→ Work order: Do any lines in the data below contain "heeft"? If so, copy every one of them.

→ Given information:
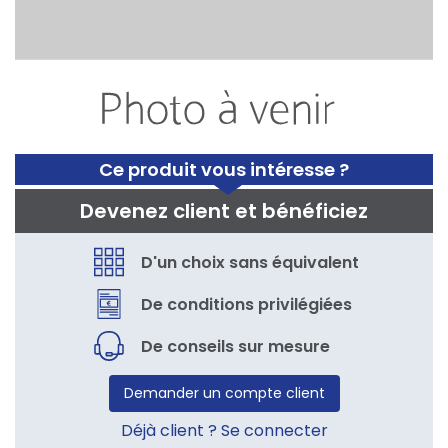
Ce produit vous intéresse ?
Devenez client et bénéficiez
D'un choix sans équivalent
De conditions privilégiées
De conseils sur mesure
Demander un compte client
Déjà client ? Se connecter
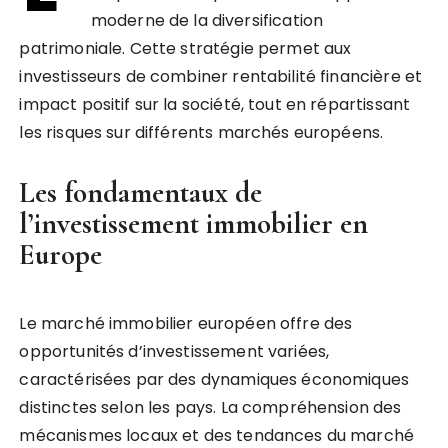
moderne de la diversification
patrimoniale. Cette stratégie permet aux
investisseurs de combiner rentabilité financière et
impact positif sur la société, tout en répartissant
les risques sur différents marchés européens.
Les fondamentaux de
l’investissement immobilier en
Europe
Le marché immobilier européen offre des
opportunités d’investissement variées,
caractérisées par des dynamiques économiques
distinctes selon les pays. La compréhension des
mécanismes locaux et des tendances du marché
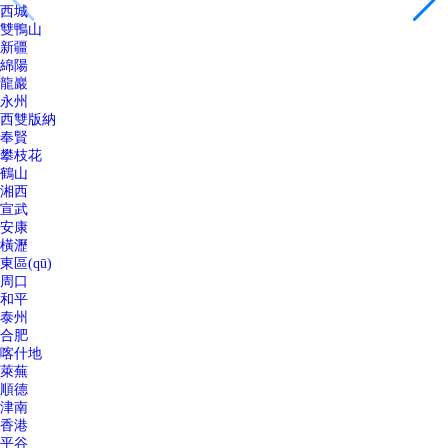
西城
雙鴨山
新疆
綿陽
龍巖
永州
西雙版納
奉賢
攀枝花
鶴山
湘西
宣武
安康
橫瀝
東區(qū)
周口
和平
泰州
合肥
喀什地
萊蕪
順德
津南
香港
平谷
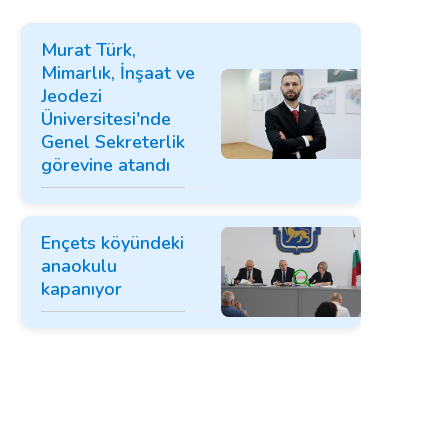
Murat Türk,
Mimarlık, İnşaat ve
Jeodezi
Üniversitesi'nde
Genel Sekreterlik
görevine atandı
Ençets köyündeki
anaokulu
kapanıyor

...

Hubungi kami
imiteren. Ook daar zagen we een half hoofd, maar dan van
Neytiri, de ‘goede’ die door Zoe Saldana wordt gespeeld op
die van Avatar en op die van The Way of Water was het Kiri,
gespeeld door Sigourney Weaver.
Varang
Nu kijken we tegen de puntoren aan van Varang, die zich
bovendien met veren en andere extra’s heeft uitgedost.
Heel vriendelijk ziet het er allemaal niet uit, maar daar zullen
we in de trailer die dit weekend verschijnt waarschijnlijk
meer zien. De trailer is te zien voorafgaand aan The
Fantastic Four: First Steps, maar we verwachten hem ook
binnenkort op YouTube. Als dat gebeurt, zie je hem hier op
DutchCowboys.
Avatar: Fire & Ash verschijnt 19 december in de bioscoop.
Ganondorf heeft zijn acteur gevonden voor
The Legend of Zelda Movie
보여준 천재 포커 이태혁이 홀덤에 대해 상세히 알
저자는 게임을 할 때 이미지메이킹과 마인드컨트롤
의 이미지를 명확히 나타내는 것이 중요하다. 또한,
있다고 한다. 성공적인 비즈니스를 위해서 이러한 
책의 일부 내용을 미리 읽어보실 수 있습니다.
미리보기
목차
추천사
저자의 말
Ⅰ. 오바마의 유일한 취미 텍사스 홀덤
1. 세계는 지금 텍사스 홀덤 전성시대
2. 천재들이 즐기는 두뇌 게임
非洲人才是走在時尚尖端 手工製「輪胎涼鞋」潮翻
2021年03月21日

==

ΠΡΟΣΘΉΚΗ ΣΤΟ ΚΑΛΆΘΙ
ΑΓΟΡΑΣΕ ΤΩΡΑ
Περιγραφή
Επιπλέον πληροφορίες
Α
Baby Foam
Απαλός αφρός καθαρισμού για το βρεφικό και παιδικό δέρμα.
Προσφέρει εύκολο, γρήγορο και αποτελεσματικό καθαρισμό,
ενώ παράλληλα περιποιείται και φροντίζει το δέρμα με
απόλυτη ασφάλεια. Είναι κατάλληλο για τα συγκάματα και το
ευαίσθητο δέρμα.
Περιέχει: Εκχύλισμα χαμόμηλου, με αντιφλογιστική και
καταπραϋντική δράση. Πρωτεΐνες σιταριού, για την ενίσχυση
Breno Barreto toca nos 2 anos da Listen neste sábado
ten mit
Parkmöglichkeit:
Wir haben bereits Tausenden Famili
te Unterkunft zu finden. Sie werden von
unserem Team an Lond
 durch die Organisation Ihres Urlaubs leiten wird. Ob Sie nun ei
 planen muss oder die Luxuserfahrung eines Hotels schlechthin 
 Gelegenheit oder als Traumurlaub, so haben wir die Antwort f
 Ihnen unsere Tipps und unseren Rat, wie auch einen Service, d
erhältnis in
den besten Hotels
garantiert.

→ Solution for this exercise:
bovendien met veren en andere extra’s heeft uitgedost.
Ganondorf heeft zijn acteur gevonden voor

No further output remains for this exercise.